Tracking Attention: 2012

Monday, June 4, 2012

Final BlogPost

Tracking Attention Success*!

The normal vector of the tracked target orthogonal to the plane of the capture source has been implemented. Here are screen shots.

Slightly off, due to normal actually not being aligned to other points.. acceptable.

Missed the capture shot.

Damnit. It looked so perfect too!

The best shot I got. Also, my first one.

Technical Implementation Details Involved:
- Haar Classifier for Frontal Face Profile, for face detection.
- Image Thresholding techniques, for point extraction.
- (Non-CoPlanar) Pose-Estimation, to determine transformations based on source points from known reference points.
- Vector to Plane Intersection.
- Basic Knowledge of Graphics and C++ Programming.

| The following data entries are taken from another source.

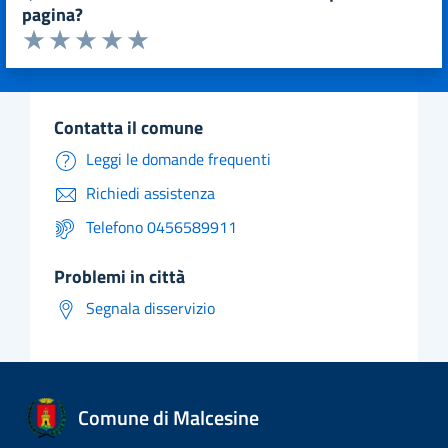
pagina?
Valuta da 1 a 5 stelle la pagina
Valuta 1 stelle su 5
Valuta 2 stelle su 5
Valuta 3 stelle su 5
Valuta 4 stelle su 5
Valuta 5 stelle su 5
contatta il comune
Leggi le domande frequenti
Richiedi assistenza
Telefono 0456589911
problemi in città
Segnala disservizio
Comune di Malcesine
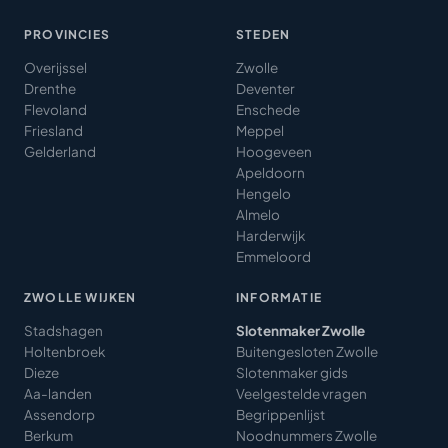
PROVINCIES
STEDEN
Overijssel
Zwolle
Drenthe
Deventer
Flevoland
Enschede
Friesland
Meppel
Gelderland
Hoogeveen
Apeldoorn
Hengelo
Almelo
Harderwijk
Emmeloord
ZWOLLE WIJKEN
INFORMATIE
Stadshagen
Slotenmaker Zwolle
Holtenbroek
Buitengesloten Zwolle
Dieze
Slotenmaker gids
Aa-landen
Veelgestelde vragen
Assendorp
Begrippenlijst
Berkum
Noodnummers Zwolle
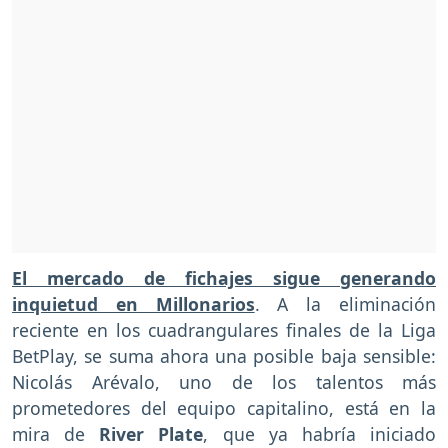
El mercado de fichajes sigue generando
inquietud en Millonarios
. A la eliminación
reciente en los cuadrangulares finales de la Liga
BetPlay, se suma ahora una posible baja sensible:
Nicolás Arévalo, uno de los talentos más
prometedores del equipo capitalino, está en la
mira de
River Plate
, que ya habría iniciado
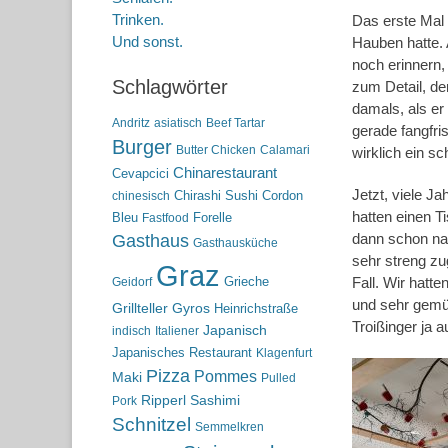
Trinken.
Das erste Mal 
Und sonst.
Hauben hatte. 
noch erinnern,
Schlagwörter
zum Detail, de
damals, als er
Andritz
asiatisch
Beef Tartar
gerade fangfri
Burger
Butter Chicken
Calamari
wirklich ein s
Chinarestaurant
Cevapcici
Jetzt, viele Ja
Chirashi Sushi
Cordon
chinesisch
hatten einen Ti
Bleu
Forelle
Fastfood
dann schon nac
Gasthaus
Gasthausküche
sehr streng zu
Graz
Grieche
Fall. Wir hatt
Geidorf
und sehr gemüt
Grillteller
Gyros
Heinrichstraße
Troißinger ja a
Japanisch
indisch
Italiener
Japanisches Restaurant
Klagenfurt
Pizza
Pommes
Maki
Pulled
Ripperl
Sashimi
Pork
Schnitzel
Semmelkren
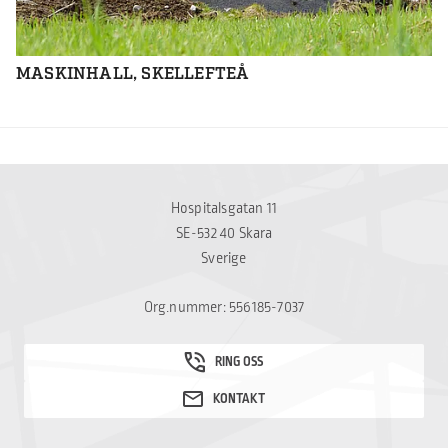
MASKINHALL, SKELLEFTEÅ
Hospitalsgatan 11
SE-532 40 Skara
Sverige
Org.nummer: 556185-7037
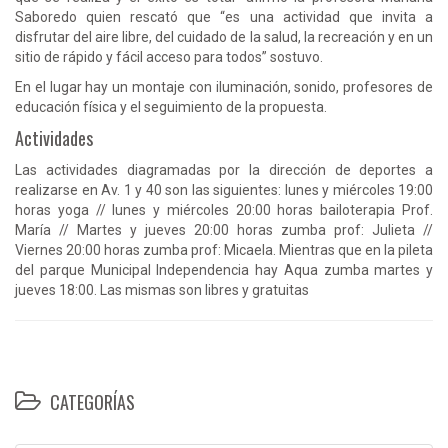
Saboredo quien rescató que “es una actividad que invita a
disfrutar del aire libre, del cuidado de la salud, la recreación y en un
sitio de rápido y fácil acceso para todos” sostuvo.
En el lugar hay un montaje con iluminación, sonido, profesores de
educación física y el seguimiento de la propuesta.
Actividades
Las actividades diagramadas por la dirección de deportes a
realizarse en Av. 1 y 40 son las siguientes: lunes y miércoles 19:00
horas yoga // lunes y miércoles 20:00 horas bailoterapia Prof.
María // Martes y jueves 20:00 horas zumba prof: Julieta //
Viernes 20:00 horas zumba prof: Micaela. Mientras que en la pileta
del parque Municipal Independencia hay Aqua zumba martes y
jueves 18:00. Las mismas son libres y gratuitas
CATEGORÍAS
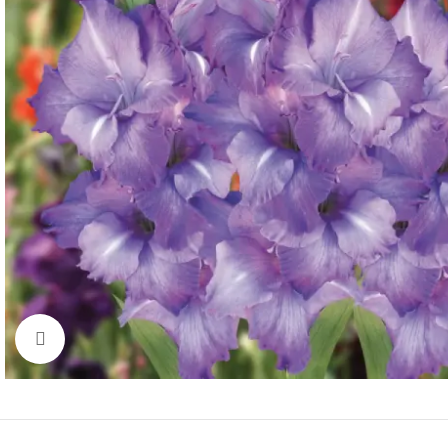
Click to enlarge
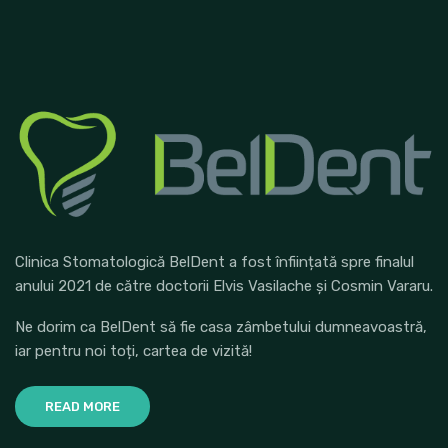
Clinica Stomatologică BelDent a fost înființată spre finalul
anului 2021 de către doctorii Elvis Vasilache și Cosmin Vararu.
Ne dorim ca BelDent să fie casa zâmbetului dumneavoastră,
iar pentru noi toți, cartea de vizită!
READ MORE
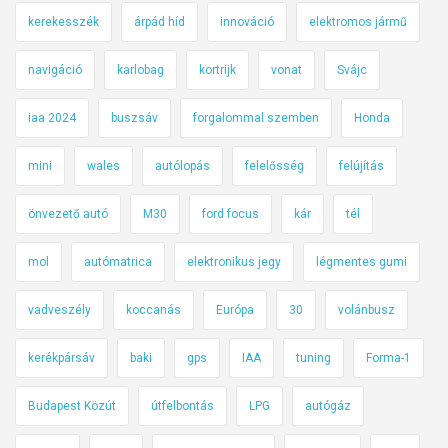
kerekesszék
árpád híd
innováció
elektromos jármű
navigáció
karlobag
kortrijk
vonat
Svájc
iaa 2024
buszsáv
forgalommal szemben
Honda
mini
wales
autólopás
felelősség
felújítás
önvezető autó
M30
ford focus
kár
tél
mol
autómatrica
elektronikus jegy
légmentes gumi
vadveszély
koccanás
Európa
30
volánbusz
kerékpársáv
baki
gps
IAA
tuning
Forma-1
Budapest Közút
útfelbontás
LPG
autógáz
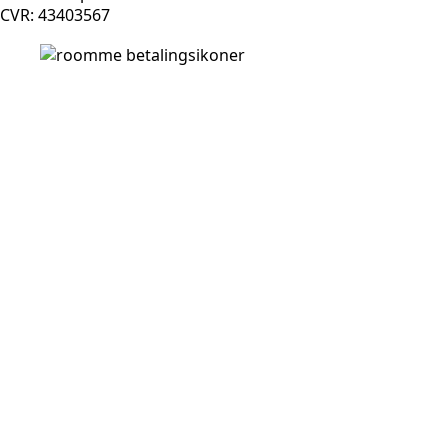
CVR: 43403567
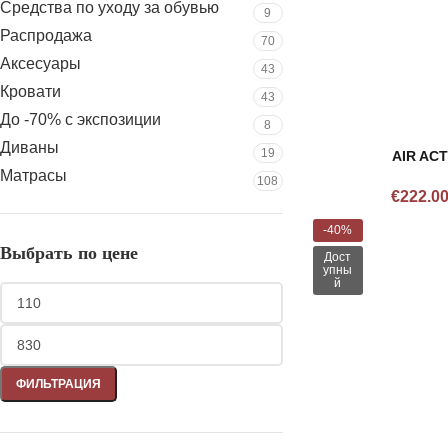
Средства по уходу за обувью
9
Распродажа
70
Аксесуары
43
Кровати
43
До -70% с экспозиции
8
Диваны
19
AIR ACT
Матрасы
108
€
222.0
-40%
Выбрать по цене
Дост
упны
й
ФИЛЬТРАЦИЯ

Extended resources during the ten week period:
http://www.aishack.in/2010/07/tracking-colored-objects-in-opencv/
http://www.aforgenet.com/articles/posit/
http://opencv.willowgarage.com/wiki/Posit
http://nghiaho.com/?page_id=576 (Planar Pose Estimation, Ultimately did not use, but proved to be a valuable experience)
http://opencv.willowgarage.com/wiki/FaceDetection

*Limited success really, considering that face detection has now become so unreliable that it takes approximately 30 seconds praying for it to detect the target for every 5 seconds of "found face" capture time.

Monday, May 28, 2012

Week 9 - Calculating Intersection of Plane from Normal-Ray.

Implemented the calculations to find where on the plane the normal is intersecting with it, now I need to test the feed against these calculations and make adjustments based on the physical attributes of the device and the tracked target. Hoping to get that part done before wednesday.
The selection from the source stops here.